L’eliminazione di questo vincolo, evidentemente discriminatorio, determinerebbe secondo l’Alleanza contro la Povertà in Italia un significativo incremento delle famiglie beneficiarie (pari a 150 mila), con un calo dell’indice di povertà di quasi 2 punti percentuali.
È stato invece più ampio l’accesso al Reddito d’Emergenza, che però è stata una misura una tantum per i nuclei familiari in difficoltà a causa dell’emergenza Covid-19 e che richiedeva semplicemente la residenza in Italia al momento della richiesta. Ne hanno usufruito, a marzo 2021, 425 mila nuclei familiari, dei quali il 22% con componenti non comunitari: percentuale più alta che tra i beneficiari di reddito di cittadinanza, ma sempre inferiore a quella degli stranieri tra i poveri assoluti.
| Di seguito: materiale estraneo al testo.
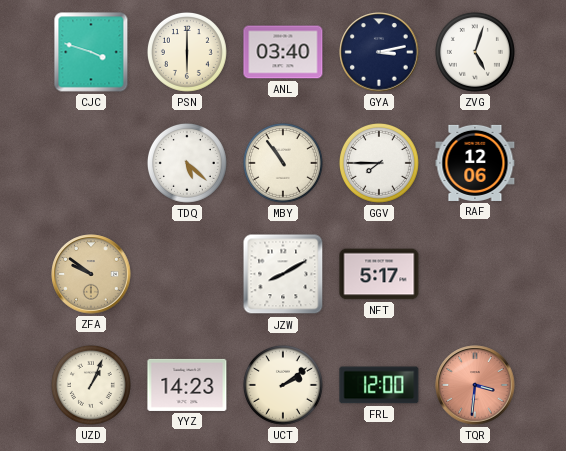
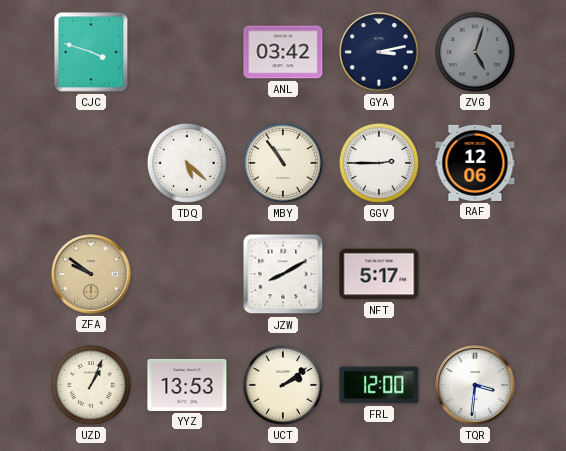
PSN: 6:00 -> none
ANL: 03:40 -> 03:42
ZVG dial: white -> grey
GGV: 7:45 -> 2:45
YYZ: 14:23 -> 13:53
TQR dial: salmon -> white
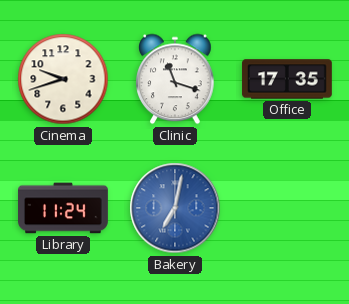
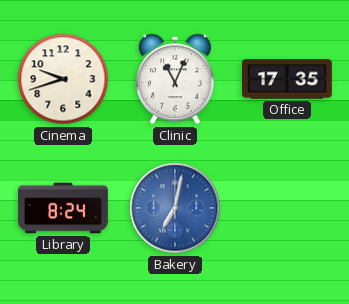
Clinic: 11:18 -> 11:04
Library: 11:24 -> 8:24
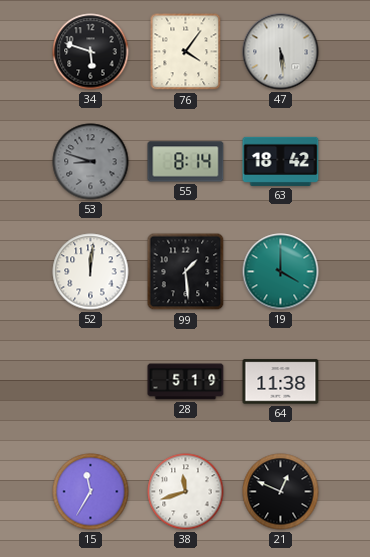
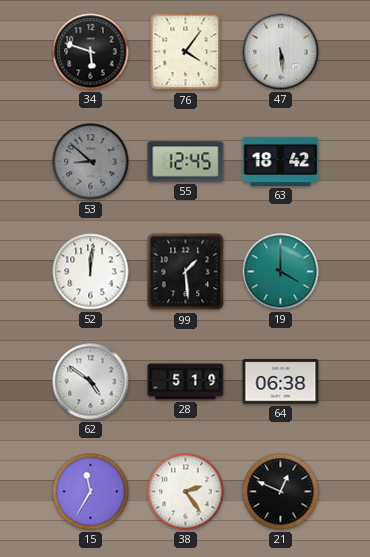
53: 8:48 -> 8:52
55: 8:14 -> 12:45
62: none -> 4:51
64: 11:38 -> 06:38
38: 11:42 -> 2:24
Un mercato del lavoro cronicizzato ma anche una grande capacità di resistenza
Nel frattempo, si è cronicizzato il modello lavorativo che da decenni li tiene ai margini del mercato occupazionale, inchiodati ai lavori meno qualificati, più precari, meno retribuiti, più pesanti e spesso anche più rischiosi per la salute, in cui vengono impiegati poco e male: rispetto ai lavoratori italiani, sono più sovra-istruiti, cioè svolgono mansioni di livello più basso rispetto ai titoli di formazione posseduti (lo è il 33,9% a fronte del 24,3% tra gli italiani), più sottoccupati, cioè impiegati per meno ore di quante sarebbero disposti a lavorare (nel 13,7% dei casi rispetto all’8,7% degli italiani) e hanno retribuzioni medie mensili inferiori di un quarto (1.083 euro contro 1.418 degli italiani).
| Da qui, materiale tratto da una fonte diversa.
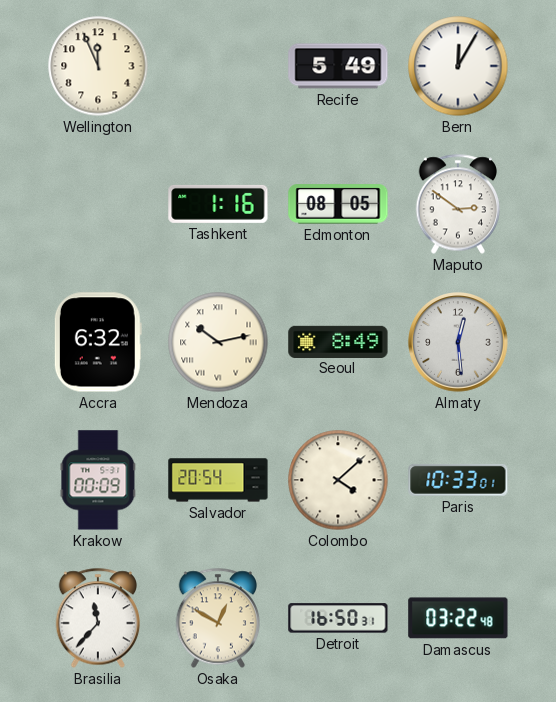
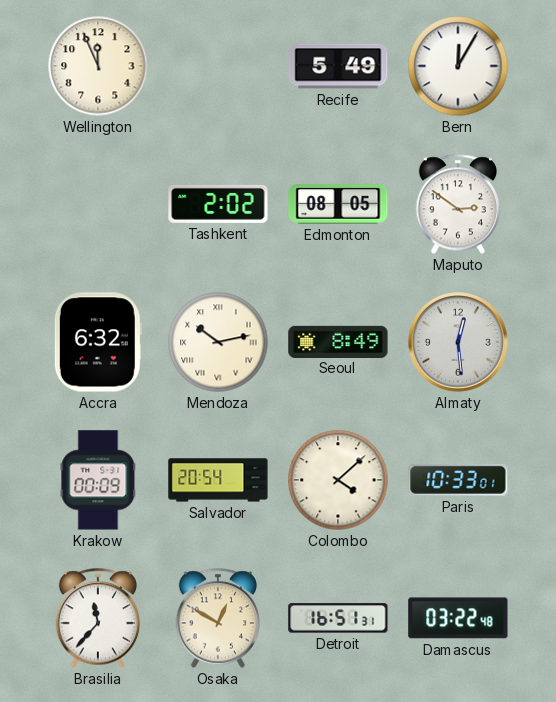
Tashkent: 1:16 -> 2:02
Detroit: 16:50 -> 16:51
Eppure, come riporta il Dossier Statistico Immigrazione 2021, in un contesto in cui più dei nativi hanno perduto il lavoro (-159 mila) e spesso hanno cessato di cercarlo (il loro tasso di inattività è aumentato del 16,2% e ha quasi raggiunto quello degli italiani), gli immigrati hanno dimostrato una grande capacità di resistenza e determinazione per reagire positivamente a questa fase critica. Non solo continuano ad assicurare all’erario pubblico importanti entrate finanziarie in tasse, contributi e costose imposte sulle pratiche burocratiche legate ai permessi di soggiorno e alle acquisizioni di cittadinanza (29,25 miliardi di euro, ancora una volta più di quanto lo Stato spende per loro in servizi e prestazioni), ma con i loro risparmi sostengono le famiglie rimaste all’estero con un flusso di rimesse (6,7 miliardi di euro nel 2020) persino aumentato nonostante la crisi (era di 6 miliardi nel 2019). Inoltre, pur di continuare a mantenere se stessi e la propria famiglia anche quando perdono il lavoro, gli stranieri più spesso degli italiani tentano la via del lavoro in proprio, aprendo un’attività autonoma (+2,5% nel 2020, in linea con una crescita ininterrotta almeno dal 2011).
Nonostante il calo delle nascite, gli stranieri attutiscono il declino demografico
Infine, nell’anno in cui l’Italia ha registrato il numero più basso di nati dall’Unità d’Italia (404 mila) e un numero di morti paragonabile a quello del Dopoguerra (746 mila), sebbene anche gli stranieri abbiano conosciuto un calo di nascite (-5,6%) e un aumento di decessi (+25,5%), hanno comunque contribuito per il 14,7% alle nuove nascite del Paese, attutendone in parte il cronico declino demografico.
“Gli immigrati, anche nell’anno durissimo del Covid e in condizioni più penalizzate, dimostrano insomma una capacità di tenuta e di resistenza dalla quale ci sarebbe spesso da imparare”, conclude l’Idos.